Agora Ou Nunca

8 Almoçando com o inimigo - Parte 2


Notas iniciais
Como prometido, a segunda parte da história.
Boa Leitura!

O restaurante que ele a levou era tão perto que dava para ir a pé. Sakura agradeceu à Deus por isso. O pensamento de se ver presa dentro de um táxi ao lado dele era insuportável, quase sufocante. Embora caminhar também não fosse muito agradável.

Ela sentiu-se estranha ao lado dele e não conseguia olhá-lo. A muito tempo não se sentia assim. Ficar nervosa na presença de um homem a ponto de não olhá-lo na cara. Pela primeira vez Sasuke estava mexendo com sua cabeça.

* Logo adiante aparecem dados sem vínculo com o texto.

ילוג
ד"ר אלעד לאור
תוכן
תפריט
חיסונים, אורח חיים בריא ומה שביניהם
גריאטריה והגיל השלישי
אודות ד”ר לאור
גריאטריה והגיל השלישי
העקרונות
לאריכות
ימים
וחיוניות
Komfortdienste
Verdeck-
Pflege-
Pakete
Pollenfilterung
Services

Para piorar a situação dos dois, eles caminhavam em ritmos diferentes, tentando adivinhar a velocidade natural um do outro.

Sasuke é alto, então Sakura decidiu que ele, provavelmente, andava muito depressa. Não queria ficar atrás, então começou a andar com muita rapidez, para acompanhá-lo. De repente, sentiu que provavelmente estava andando rápido demais, e então diminuiu a marcha de forma exagerada. Ao mesmo tempo, ele reparou que ela diminuíra a velocidade dos seus passos e, chateado consigo mesmo, pois deduziu que devia estar forçando-a a acompanhar seus passos longos, então começou a caminhar a passos lerdos, no estilo devagar-quase-parando. Mas Sakura reparou no quanto ele estava caminhando em ritmo deliberadamente lento, aquilo parecia pouco natural e então resolveu acelerar novamente. Ele fez o mesmo, pensando que ficara lento demais para ela. E assim, nesse ridículo passo corre-pára, meio desencontrado, chegaram ao Pimenta Malagueta.

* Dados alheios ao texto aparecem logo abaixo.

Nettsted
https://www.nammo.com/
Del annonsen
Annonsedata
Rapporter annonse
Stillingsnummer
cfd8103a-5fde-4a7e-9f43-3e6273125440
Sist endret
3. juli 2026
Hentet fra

Restaurante caro e barulhento, o Pimenta Malagueta estava no auge da moda. Com sua fachada em linhas curvas, feita de tijolos de vidro, e um exagero no uso de madeira clara por dentro, não era muito diferente do lugar onde comemoraram o aniversário de Ino.

Sasuke tivera o cuidado de reservar uma mesa no canto. Depois de se instalarem, o barulho pareceu diminuir e Sakura começou a relaxar. A ponto de pedir um cálice de vinho.

— Não fique me olhando desse jeito. – disse ela. – Eu posso ser muito "Caxias" no trabalho, mas ainda sou humana.

— Não estou olhando para você "desse jeito" – reagiu ele, lançando um de seus sorrisos largos. – Se você quer um cálice de vinho, terá o seu cálice de vinho. Tome quantos quiser...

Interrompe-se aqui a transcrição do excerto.